While intense diplomatic efforts are underway to break this escalatory cycle of hostility and confrontation, Tehran will likely press ahead with its defiant behavior unless and until the Trump administration provides it with an “off ramp,” as any major deviation under current circumstances could cost the Islamic Republic dearly in terms of credibility, authority, and eventually survival. To put it in a nutshell, the U.S. “maximum pressure” campaign” has arguably locked Iran into a posture of “maximum resistance” from which it is structurally implausible, if not impossible, to break free as long as the former remains in place.

Behravesh makes a very strong case that the Iranian government cannot make concessions now because they have no political room to maneuver at home, cannot afford to alienate the regime’s core supporters, and dare not encourage the U.S. to believe that they can be compelled to give Washington what it wants. Iran’s government tried appeasing the U.S. five years ago with the JCPOA, and that has worked out very badly for them. It is understandable that there is no more appetite for further appeasement of an aggressive power.

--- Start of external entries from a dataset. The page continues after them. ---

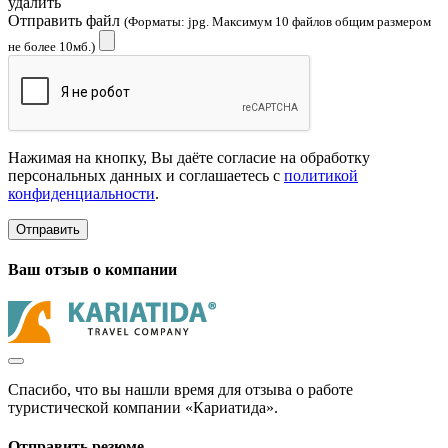
удалить
Отправить файл
(Форматы: jpg. Максимум 10 файлов общим размером
не более 10мб.)
Нажимая на кнопку, Вы даёте согласие на обработку
персональных данных и соглашаетесь с
политикой
конфиденциальности
.
Отправить
Ваш отзыв о компании
Спасибо, что вы нашли время для отзыва о работе
туристической компании «Кариатида».
Отправить резюме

There is also a matter of self-respect that hard-liners in this country never understand. Yielding to U.S. demands at this point would be a humiliation for any government, and especially for one that has defined itself in terms of resistance to the U.S. This is one reason why all three targets of Trump’s “maximum pressure” campaigns have resisted and refused to give Trump an inch. Perhaps if the Trump administration showed any hint of flexibility and a willingness to offer incentives up front, it might be possible for the Iranian government to show similar flexibility. When U.S. demands are so excessive and unrealistic, there is not much chance of that.

It might seem strange that much weaker states would put up so much resistance, but to understand this we would only have to look back at the U.S. habit of toppling governments that had already complied with Washington’s demands. When our government is bent on regime change, as it certainly is in Iran and Venezuela, it is natural for the leaders in the targeted regimes to assume that there is no point in talking to the U.S. The stakes for these governments are as high as they can be, and when the U.S. is offering nothing more than relief from the sanctions our government has imposed it is not worth taking the risk. Pressure causes resistance, and when the alternative to resistance is abject surrender we should expect almost any government to keep resisting as long as they can.

It is not an accident that “maximum pressure” kills diplomacy. That is what it is meant to do, and that is why hard-liners that detest diplomatic compromises are such big supporters. The administration’s pressure-only approach is designed to increase tensions and force confrontation. Of course, the more that a targeted regime believes that its survival and core interests are threatened, the less likely it is to agree to anything. The current administration obviously has no interest in a diplomatic solution to the crisis they have created with Iran, so it will be up to the next administration to abandon “maximum pressure” and try to repair at least some of the damage that has been done over the last few years.